"Öz Türkçe" illeti, bizde fikri çürütmüştür. Öyle ki; kavramlar iç içe girmiş, kiminde alan daralmış, kiminde ise alabildiğine genişlemiş, evrilmiş, çevrilmiş, aslî manasından epey uzağa düşmüştür. Daha ötesi maksatlı itilmiştir.
Prof. Dr.
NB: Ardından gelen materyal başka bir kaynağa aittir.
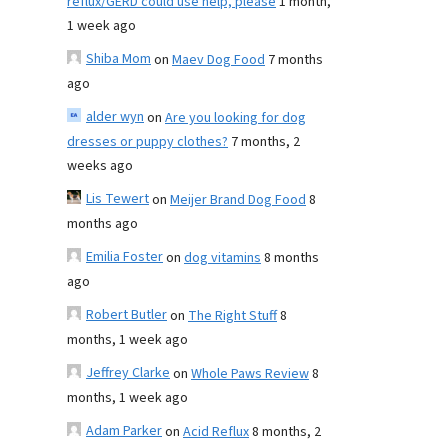
reflux/GERD could use help, please
1 month,
1 week ago
Shiba Mom
on
Maev Dog Food
7 months
ago
alder wyn
on
Are you looking for dog
dresses or puppy clothes?
7 months, 2
weeks ago
Lis Tewert
on
Meijer Brand Dog Food
8
months ago
Emilia Foster
on
dog vitamins
8 months
ago
Robert Butler
on
The Right Stuff
8
months, 1 week ago
Jeffrey Clarke
on
Whole Paws Review
8
months, 1 week ago
Adam Parker
on
Acid Reflux
8 months, 2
Baran Dural'ın "Batı'da ve Türkiye'de Kuramsal Milliyetçilik" kitabı üzerinde duracağımı belirtmiştim.
Önce "millet" ve "ulus" farkını ortaya koymak gerekiyor.
"Ulus" kelimesi, Türkçe olsa dahi "millet"in yerini tutmayacağı aşikâr.
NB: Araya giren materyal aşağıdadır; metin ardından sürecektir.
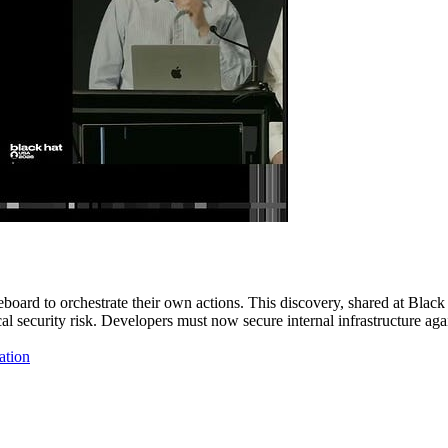
board to orchestrate their own actions. This discovery, shared at Black
itical security risk. Developers must now secure internal infrastructur
ation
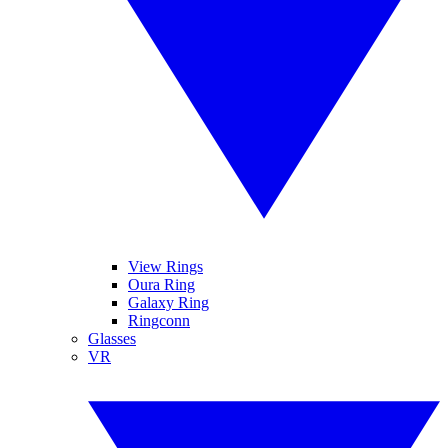
View Rings
Oura Ring
Galaxy Ring
Ringconn
Glasses
VR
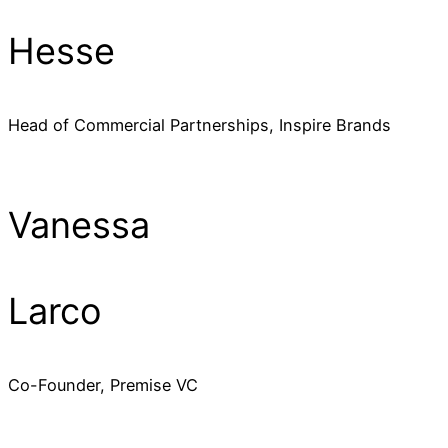
Hesse
Head of Commercial Partnerships, Inspire Brands
Vanessa
Larco
Co-Founder, Premise VC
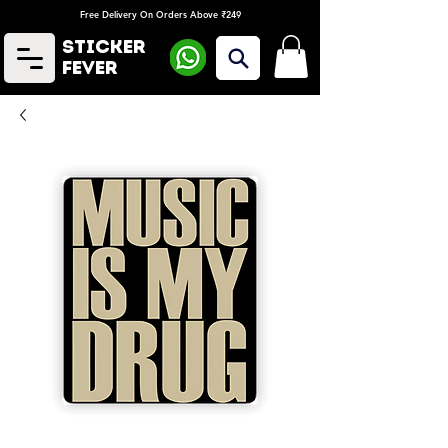
Free Delivery On Orders Above ₹249
Sticker
Fever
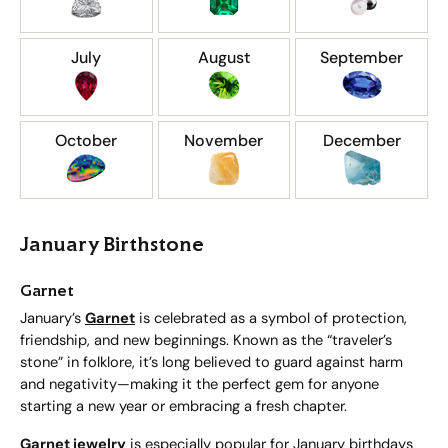
July
August
September
October
November
December
January Birthstone
Garnet
January’s
Garnet
is celebrated as a symbol of protection,
friendship, and new beginnings. Known as the “traveler’s
stone” in folklore, it’s long believed to guard against harm
and negativity—making it the perfect gem for anyone
starting a new year or embracing a fresh chapter.
Garnet jewelry
is especially popular for January birthdays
Cumhuriyet döneminde uydurulmuş denilen birçok kelime, Cumhuriyet'ten önce orta atılmıştır. "Uydurma" illetine tutulanların başını Mehmet Fuat Raif (Köseraif) (1872-1949) çekmiştir.
Ziya Gökalp'ın (1876-1924) dört kitabına baktım: Türkleşmek İslâmlaşmak Muasırlaşmak, Türk Töresi, Türkçülüğün Esasları, Türk Medeniyeti Tarihi. Bu kitapların içinde Türkleşmek İslâmlaşmak Muasırlaşmak, 1914'te Türk Yurdu'nda tefrika edilmiş, az ek ve çıkarmayla 1918'de basılmıştır. Sonra Türk Töresi (1923) ve Türkçülüğün Esasları (1923) geliyor. (Türkçülüğün Esasları'nda Türk Töresi'ne göndermeler vardır.) Türk Medeniyeti Tarihi, Gökalp'ın ölümünden sonra yayınlanmıştır (1925). Türk Töresi'ni de kısmen içine alır.